August 14, 2013 11:23 am

Head of Fonterra’s milk products division resigns

A woman talks on the phone as she walks past a shelf of baby formula at a supermarket in Beijing on August 7, 2013. China has fined six mostly foreign baby formula companies a total of 108 million USD for price-fixing, the government said on August 7 in reportedly the country's biggest-ever anti-trust penalty. The firms fined were Mead Johnson and Abbott from the US, Dumex, a subsidiary of France's Danone, a China arm of Royal FrieslandCampina of the Netherlands, New Zealand giant Fonterra -- at the centre of a health scare this week -- and China's Biostime, the National Development and Reform Commission (NDRC) said in a statement.©Getty

The executive in charge of Fonterra’s milk processing business has resigned in the wake of a food safety scare that has threatened to damage the reputation of the world’s largest dairy exporter in its most important markets.
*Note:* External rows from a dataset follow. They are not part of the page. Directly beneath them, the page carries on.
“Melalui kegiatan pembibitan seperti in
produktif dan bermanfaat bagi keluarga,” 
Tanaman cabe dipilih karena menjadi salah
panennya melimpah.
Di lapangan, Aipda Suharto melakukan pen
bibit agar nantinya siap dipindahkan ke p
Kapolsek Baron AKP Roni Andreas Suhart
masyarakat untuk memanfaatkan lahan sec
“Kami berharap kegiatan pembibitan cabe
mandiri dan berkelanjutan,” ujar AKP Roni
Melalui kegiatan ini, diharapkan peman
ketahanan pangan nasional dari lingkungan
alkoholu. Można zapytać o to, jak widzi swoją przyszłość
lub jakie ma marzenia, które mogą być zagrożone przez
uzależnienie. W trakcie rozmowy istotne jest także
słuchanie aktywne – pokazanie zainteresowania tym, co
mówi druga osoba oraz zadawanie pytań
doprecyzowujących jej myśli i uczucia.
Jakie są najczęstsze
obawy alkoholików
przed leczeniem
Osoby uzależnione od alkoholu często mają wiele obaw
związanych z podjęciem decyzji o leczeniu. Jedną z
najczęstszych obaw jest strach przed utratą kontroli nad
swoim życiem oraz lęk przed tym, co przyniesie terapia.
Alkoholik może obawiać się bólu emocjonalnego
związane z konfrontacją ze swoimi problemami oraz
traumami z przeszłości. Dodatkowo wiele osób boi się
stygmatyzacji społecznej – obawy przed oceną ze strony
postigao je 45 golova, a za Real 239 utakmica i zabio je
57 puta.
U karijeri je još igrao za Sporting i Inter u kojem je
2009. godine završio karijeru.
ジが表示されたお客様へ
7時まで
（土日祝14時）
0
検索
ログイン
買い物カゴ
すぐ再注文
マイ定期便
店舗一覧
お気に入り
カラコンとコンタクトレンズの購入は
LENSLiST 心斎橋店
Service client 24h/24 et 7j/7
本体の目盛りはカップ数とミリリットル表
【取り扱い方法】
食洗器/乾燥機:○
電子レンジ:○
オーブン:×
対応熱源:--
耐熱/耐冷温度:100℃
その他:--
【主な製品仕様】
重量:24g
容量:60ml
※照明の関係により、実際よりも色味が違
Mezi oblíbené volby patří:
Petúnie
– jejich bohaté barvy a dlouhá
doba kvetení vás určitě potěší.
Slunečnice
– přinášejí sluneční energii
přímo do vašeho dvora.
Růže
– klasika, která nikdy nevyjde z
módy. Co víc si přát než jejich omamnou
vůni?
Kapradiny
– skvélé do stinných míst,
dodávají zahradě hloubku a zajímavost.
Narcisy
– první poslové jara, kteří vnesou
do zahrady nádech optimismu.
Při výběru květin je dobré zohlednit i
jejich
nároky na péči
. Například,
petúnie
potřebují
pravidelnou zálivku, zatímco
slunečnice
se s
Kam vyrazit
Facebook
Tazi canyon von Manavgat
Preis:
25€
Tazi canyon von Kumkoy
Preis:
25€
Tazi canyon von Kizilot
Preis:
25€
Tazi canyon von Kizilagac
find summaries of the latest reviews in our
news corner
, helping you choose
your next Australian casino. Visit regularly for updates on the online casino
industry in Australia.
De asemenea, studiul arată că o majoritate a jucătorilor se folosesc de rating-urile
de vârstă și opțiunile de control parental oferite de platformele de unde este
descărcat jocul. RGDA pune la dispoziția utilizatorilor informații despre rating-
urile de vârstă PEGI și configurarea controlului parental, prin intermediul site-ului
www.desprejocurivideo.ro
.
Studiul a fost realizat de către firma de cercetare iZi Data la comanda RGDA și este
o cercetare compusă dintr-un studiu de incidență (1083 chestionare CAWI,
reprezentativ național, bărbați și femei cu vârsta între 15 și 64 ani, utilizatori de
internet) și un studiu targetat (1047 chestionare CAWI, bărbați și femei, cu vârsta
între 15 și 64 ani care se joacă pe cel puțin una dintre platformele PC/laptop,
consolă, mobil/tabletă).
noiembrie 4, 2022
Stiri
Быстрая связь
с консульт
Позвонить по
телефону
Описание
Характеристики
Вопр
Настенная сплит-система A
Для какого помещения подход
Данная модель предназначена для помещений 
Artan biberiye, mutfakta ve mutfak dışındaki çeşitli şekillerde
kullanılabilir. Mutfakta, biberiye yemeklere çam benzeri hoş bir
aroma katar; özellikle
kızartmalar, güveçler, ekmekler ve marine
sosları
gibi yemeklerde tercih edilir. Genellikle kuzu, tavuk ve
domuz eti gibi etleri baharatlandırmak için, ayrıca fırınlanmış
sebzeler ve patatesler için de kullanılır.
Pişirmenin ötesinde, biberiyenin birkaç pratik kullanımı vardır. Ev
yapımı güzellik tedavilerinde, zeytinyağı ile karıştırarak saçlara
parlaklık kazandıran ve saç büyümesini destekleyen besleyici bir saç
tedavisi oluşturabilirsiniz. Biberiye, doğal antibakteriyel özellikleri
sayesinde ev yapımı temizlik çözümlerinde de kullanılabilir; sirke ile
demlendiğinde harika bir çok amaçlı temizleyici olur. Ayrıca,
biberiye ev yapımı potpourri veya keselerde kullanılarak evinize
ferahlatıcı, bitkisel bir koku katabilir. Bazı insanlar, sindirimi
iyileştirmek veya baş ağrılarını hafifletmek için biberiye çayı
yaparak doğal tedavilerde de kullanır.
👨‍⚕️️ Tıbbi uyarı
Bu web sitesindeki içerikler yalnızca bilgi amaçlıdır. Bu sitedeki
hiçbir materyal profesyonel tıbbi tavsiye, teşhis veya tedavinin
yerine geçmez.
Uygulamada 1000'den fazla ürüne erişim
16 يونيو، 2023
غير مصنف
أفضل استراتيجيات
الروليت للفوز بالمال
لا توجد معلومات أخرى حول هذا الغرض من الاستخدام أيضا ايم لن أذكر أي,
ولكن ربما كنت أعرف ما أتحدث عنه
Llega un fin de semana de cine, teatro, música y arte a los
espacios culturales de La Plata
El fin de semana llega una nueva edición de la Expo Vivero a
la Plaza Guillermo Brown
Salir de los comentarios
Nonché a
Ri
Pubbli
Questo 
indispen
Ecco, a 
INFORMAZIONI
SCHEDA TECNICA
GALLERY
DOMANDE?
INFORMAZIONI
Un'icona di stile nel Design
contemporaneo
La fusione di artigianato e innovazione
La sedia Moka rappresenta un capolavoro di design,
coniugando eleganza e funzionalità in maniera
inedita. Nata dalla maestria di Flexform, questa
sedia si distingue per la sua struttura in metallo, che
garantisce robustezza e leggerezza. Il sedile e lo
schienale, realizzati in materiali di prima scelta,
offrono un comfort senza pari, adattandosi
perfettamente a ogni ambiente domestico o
Fonterra, New Zealand’s biggest company by turnover, gave no explanation for the sudden departure of Gary Romano, the head of its NZ Milk Products division, in a brief, three-paragraph statement.

“Gary has made a significant contribution during his time at Fonterra and we respect his decision,” said Theo Spierings, chief executive, who will temporarily take charge of the division.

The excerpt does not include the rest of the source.